The framing looks good, progress!


----------



## IAHunter11 (Jul 1, 2014)

It's getting there slowly I should have put it in garage rain is killing progress. Thanks


----------



## Kismet (Jul 1, 2014)

Yup. This summer in the upper mid-west, the weather has been down-right rowdy.

Still a very nice job.

Cutting the triangle seems like the smartest way. Only idea I came up with probably wouldn't work.

No blaster? Well, then, I don't hate you. Nice job, done the hard way.


----------



## mgros483 (Jul 1, 2014)

Definitely not boat fixin' weather. I'm getting awfully sick of this too!


----------



## BayouSerpent (Jul 1, 2014)

Its looking great! Very nice job on the paint process. Look very smooth and no imperfections, I hope I can get mine half as good as yours one day. 
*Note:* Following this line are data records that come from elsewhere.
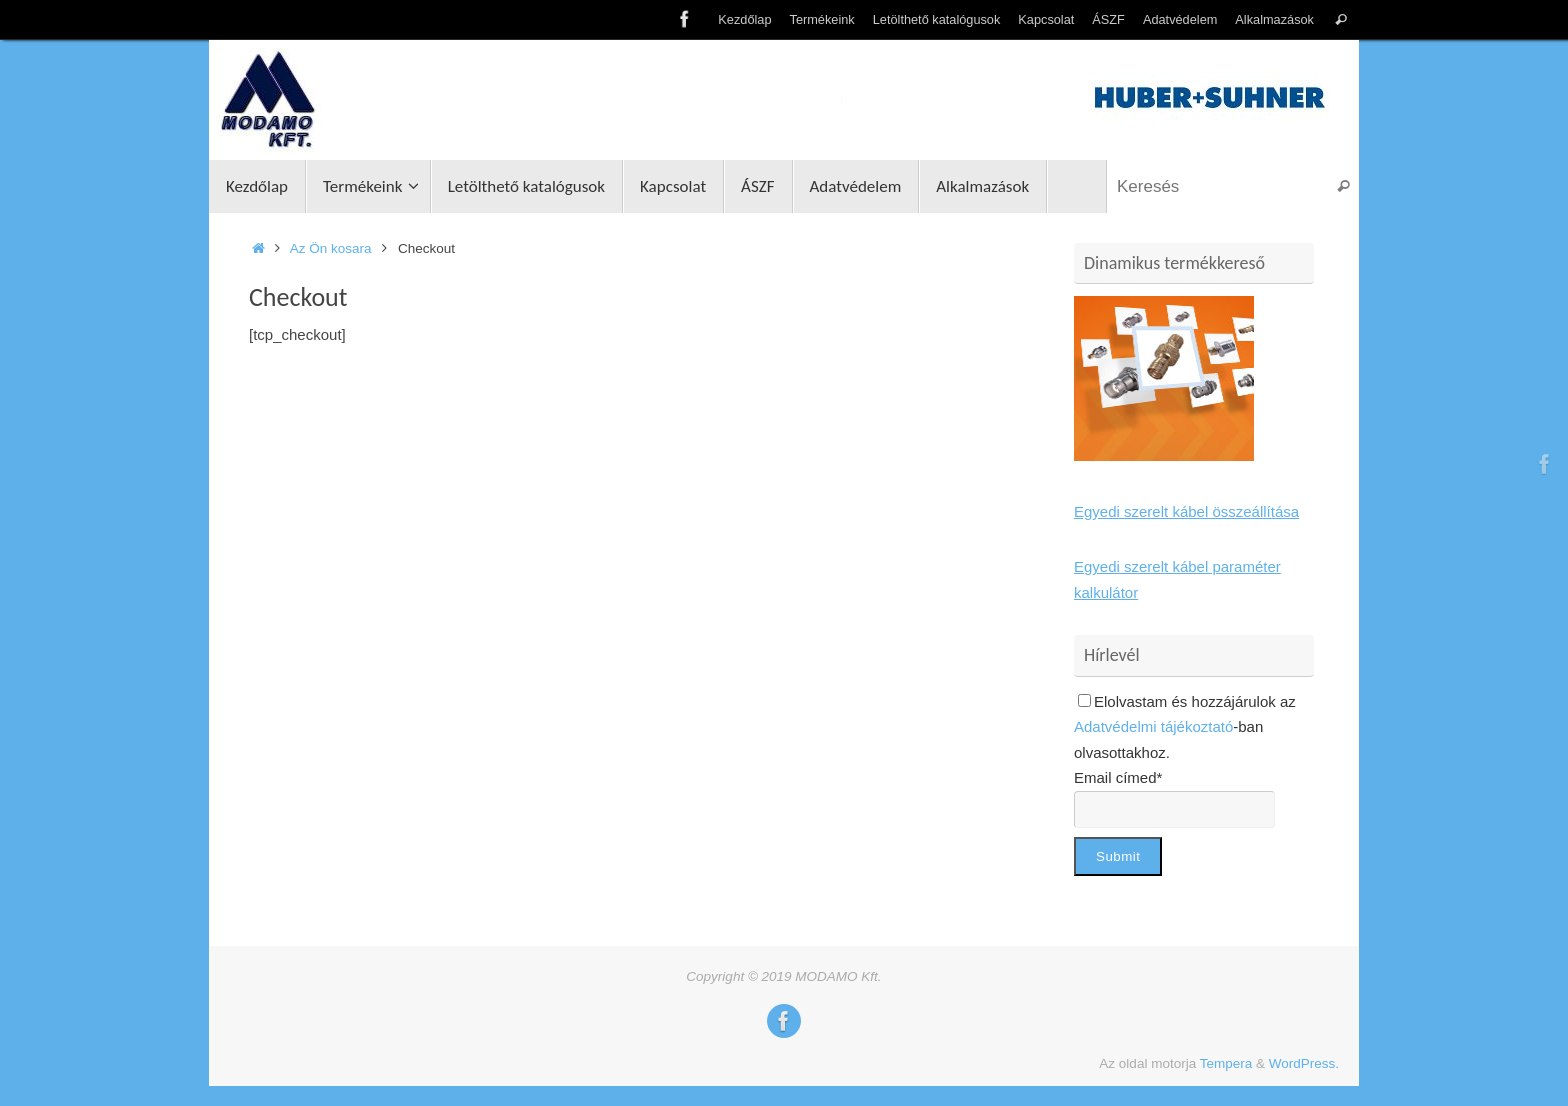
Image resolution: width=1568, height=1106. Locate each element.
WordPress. (1304, 1063)
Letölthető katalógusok (937, 19)
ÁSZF (1108, 19)
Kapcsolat (1046, 19)
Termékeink (822, 19)
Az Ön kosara (331, 248)
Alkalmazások (1274, 19)
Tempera (1226, 1063)
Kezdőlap (744, 19)
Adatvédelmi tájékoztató (1153, 726)
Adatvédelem (1180, 19)
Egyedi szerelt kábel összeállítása (1186, 511)
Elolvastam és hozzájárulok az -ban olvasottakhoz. (1185, 727)
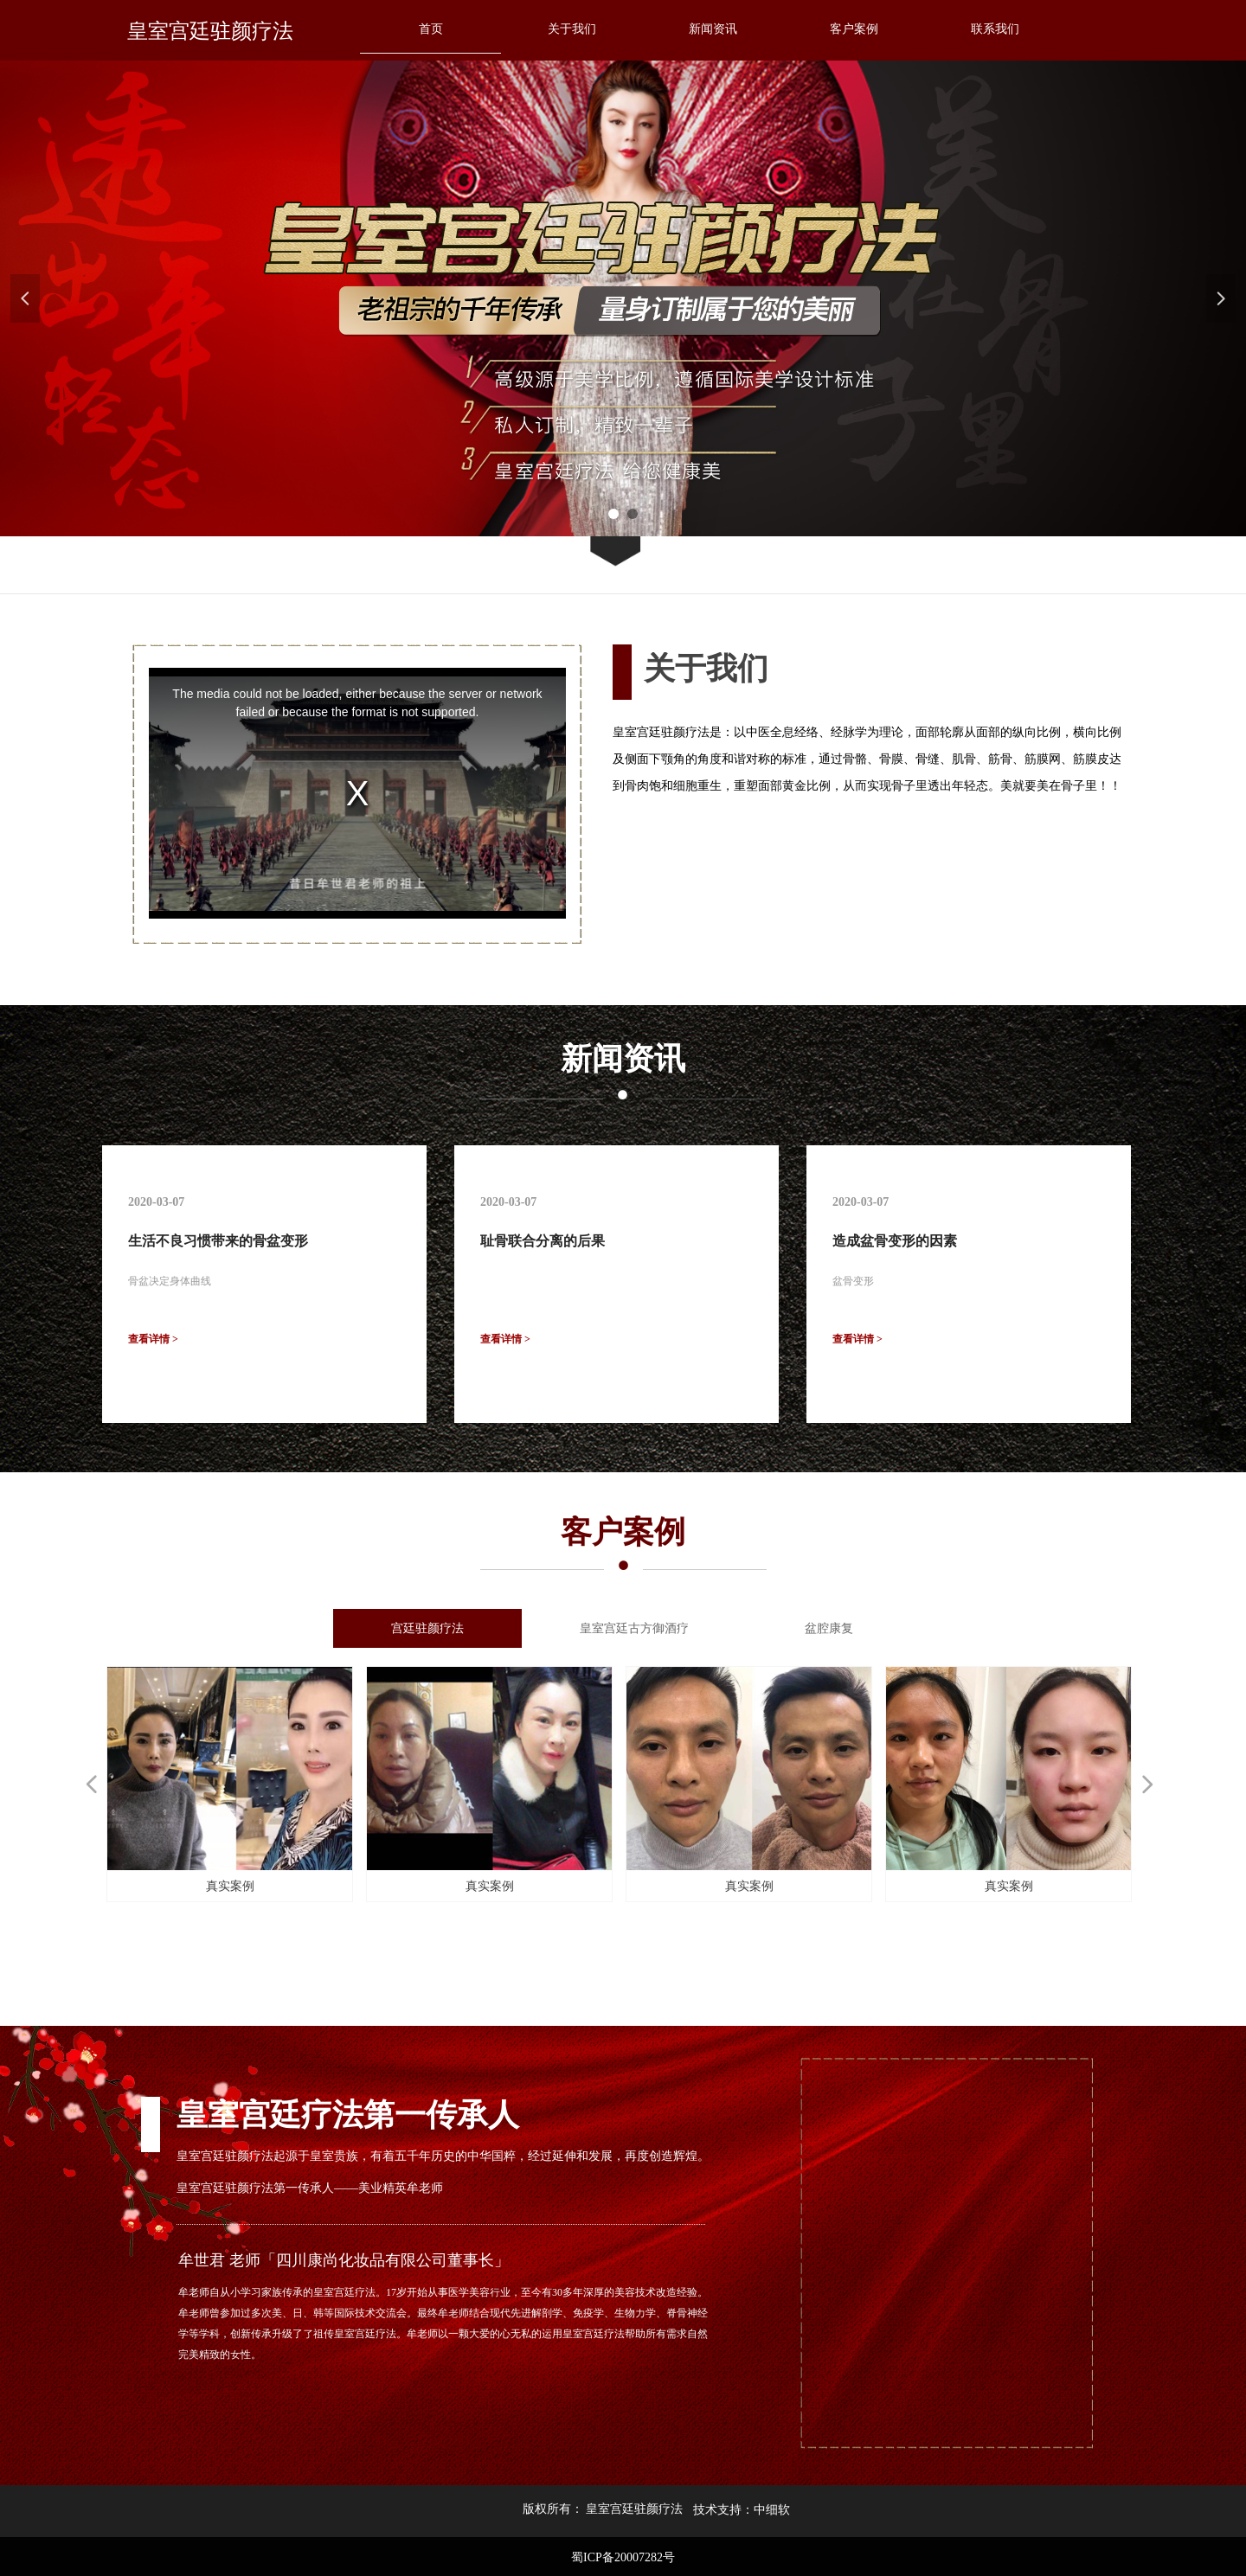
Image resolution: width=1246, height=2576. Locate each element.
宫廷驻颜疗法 (427, 1628)
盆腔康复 (829, 1628)
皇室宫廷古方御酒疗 (634, 1628)
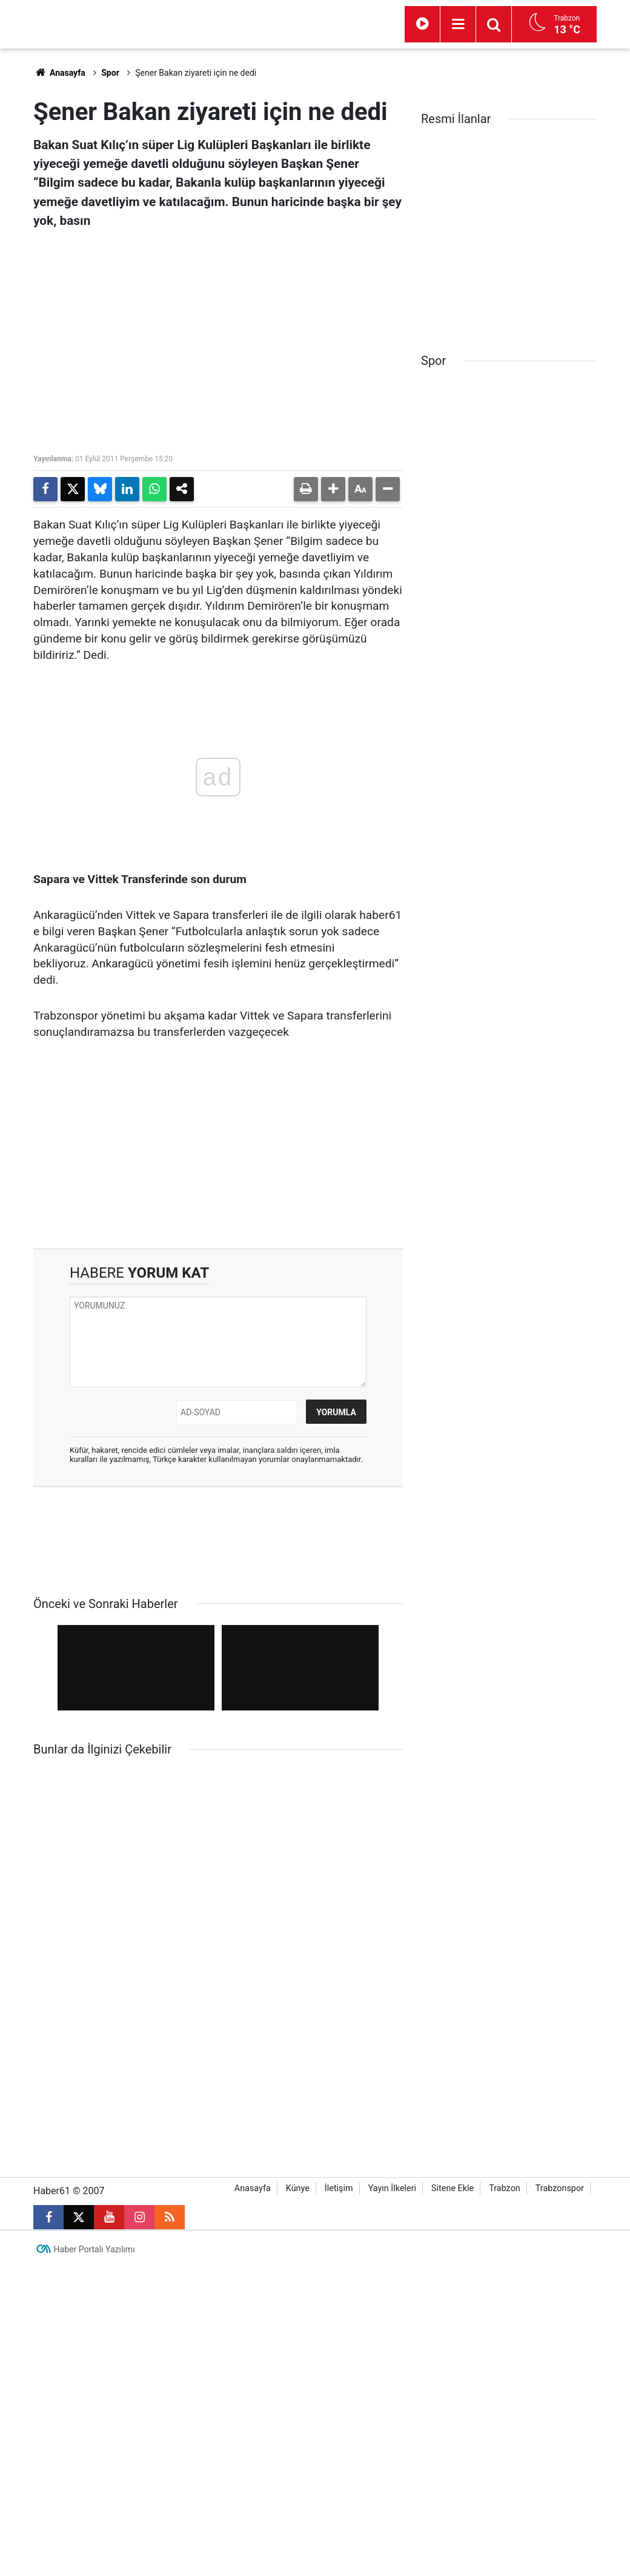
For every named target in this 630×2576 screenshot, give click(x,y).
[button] (333, 489)
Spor (110, 73)
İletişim (339, 2119)
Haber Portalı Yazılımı (94, 2179)
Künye (298, 2119)
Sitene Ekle (452, 2119)
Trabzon (504, 2119)
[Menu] (458, 24)
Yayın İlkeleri (392, 2119)
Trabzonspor (560, 2119)
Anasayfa (59, 73)
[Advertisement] (218, 1145)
Great use of foam too, never know when your going to need it, in doubt use more in my book. 

Just like riding a motorcycle, its not if you are going to lay the bike down but when...

Enjoying your build! Thanks


----------



## IAHunter11 (Jul 2, 2014)

Well I cut triangles in all my center pieces of foam today. That was a pain I guess I got most of them pretty snug. But its done and will drain. The paint is actually not all that smooth. In fact it's not even paint. I sprayed the entire boat with tintable raptor liner. It is a truck bed liner that's pretty tough rubber style coating. I have used it before. You adjust your air pressure and can make the texture very minimal. I decided to go that route bc it's tough, waterproof and tintable. I have some vinyl lund graphics stencils I made that I need to spray yet. Raptor liner adheres to itself very well. I'm sure I will get some criticism for using it on a boat but that's what I wanted to go with. Thank you all for the comments. I will post more as my project continues.


----------



## IAHunter11 (Jul 6, 2014)

Floor is finally going in. Cutting all those foam blocks was a pain. I think it should help with flotation. View attachment 1


----------



## IAHunter11 (Jul 6, 2014)

I got floor, back, top rail and graphics sprayed. View attachment 1
View attachment 2
View attachment 3


----------



## rscottp (Jul 7, 2014)

Looks great! How long til you are back on the water?


----------



## IAHunter11 (Jul 7, 2014)

Hopefully a week or two and it will be all complete. I need to spray trailer also.


----------



## IAHunter11 (Jul 11, 2014)

I got seat posts in main floor. A few accessories mounted. Now measuring side boxes to shear at work tonight to get them close and jig saw the radius edges. View attachment 1
View attachment 2


----------



## IAHunter11 (Jul 12, 2014)

Got a little work done on side boxes today. View attachment 1
View attachment 2


----------



## fishjunky (Jul 12, 2014)

Sorry if I missed this but, what is the beam? Thanks

Great looking build by the way.


----------



## IAHunter11 (Jul 12, 2014)

65


----------



## IAHunter11 (Jul 17, 2014)

Boat is not done but decided to put it in the water anyway. Everything went pretty good. But had some motor issues that I'm going to have to try and figure out.


----------